Birds and Neutrino Observatories

Reviewed by Neil Surkan

Matthew Tierney’s latest poetry collection and David Alexander’s full-length debut merge unconventional subject matter with brazen takes on poetic form. In turn, both books take the field of contemporary Canadian poetry for a walk on the wild side.

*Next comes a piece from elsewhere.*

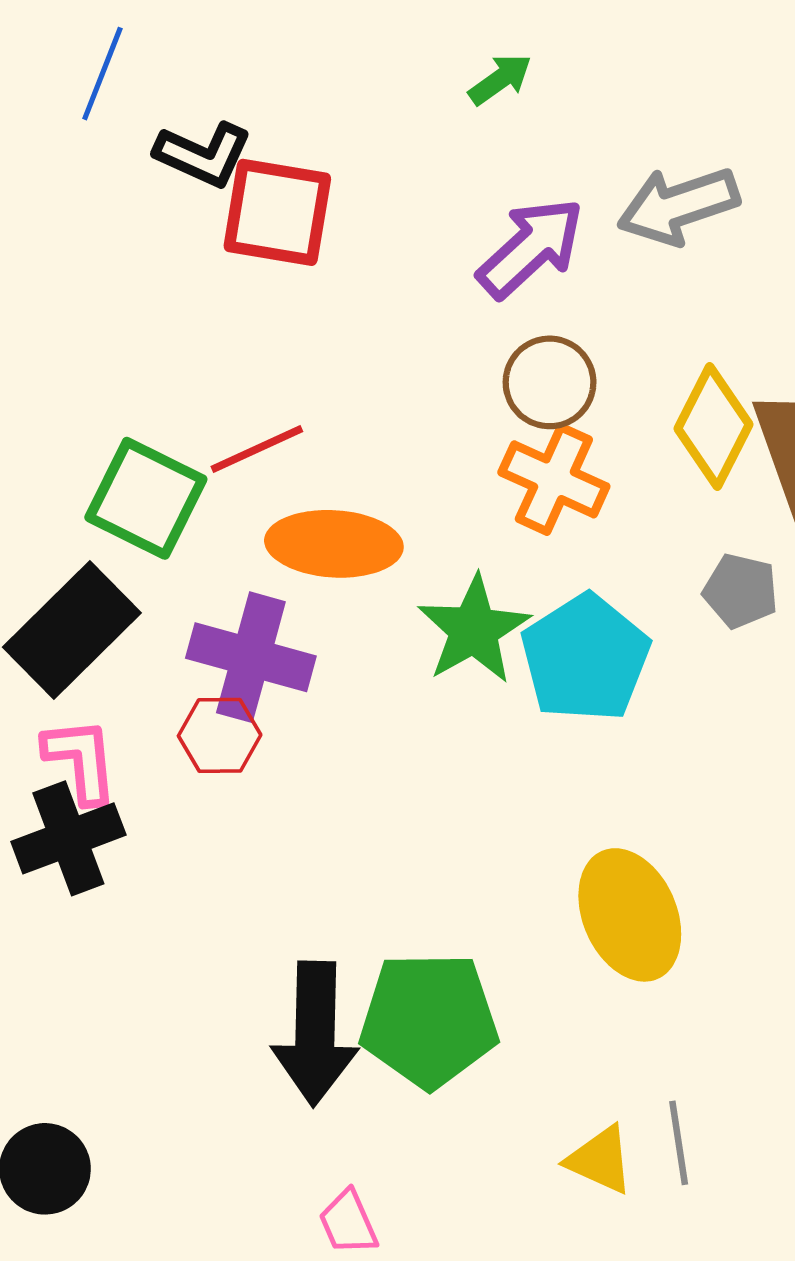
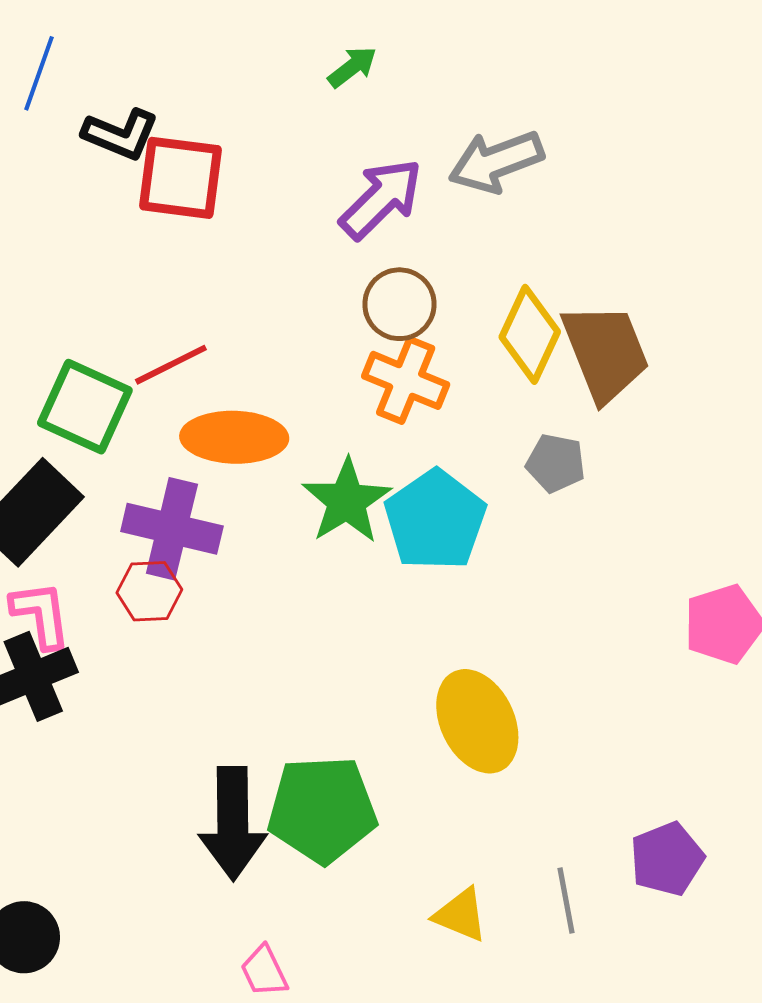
gray line: (679, 1143) -> (566, 900), moved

Tierney’s Midday at the Super-Kamiokande is a sequence of taut, allusive poems that pun and joke while delivering a strong dose of existential malaise. In a style reminiscent of Michael Robbins’ Alien vs. Predator, the poems flit between philosophy and pop culture: expect to encounter Kierkegaard, Nietzsche, and Plotinus in very close proximity to Hitchcock, Star Wars, and/or a near-death “fat Elvis.” However, because Tierney adds in unsettling personal intimations—on fatherhood, most frequently—these poems vibrate in a register all their own. At their best, they combine jolting rhythms, subtle rhymes, and propulsive enjambments with startling descriptions and sage-like aphorisms. Take this section from “People Plan,” for example, a poem set in the subway:

Can’t decipher whether
my fellow commuter, intent on his tablet,
is a proficient first-person shooter,
if I’m his equal.

 

Is there any measure more biblical
than a stone’s throw?

 

Underground,
what sunlight there is is refused us.
I’ve mixed feelings pointing out the obvious.
Either you understand my ambivalence

 

or you do not.
In the kingdom of conspiracies,
anyone could be a theorist.

Tierney’s speaker repeats, revises, and redirects at breakneck speed. Ecstatically snarky, Midday at the Super-Kamiokande alienates and amazes in turn, a futuristic machine that runs on charisma.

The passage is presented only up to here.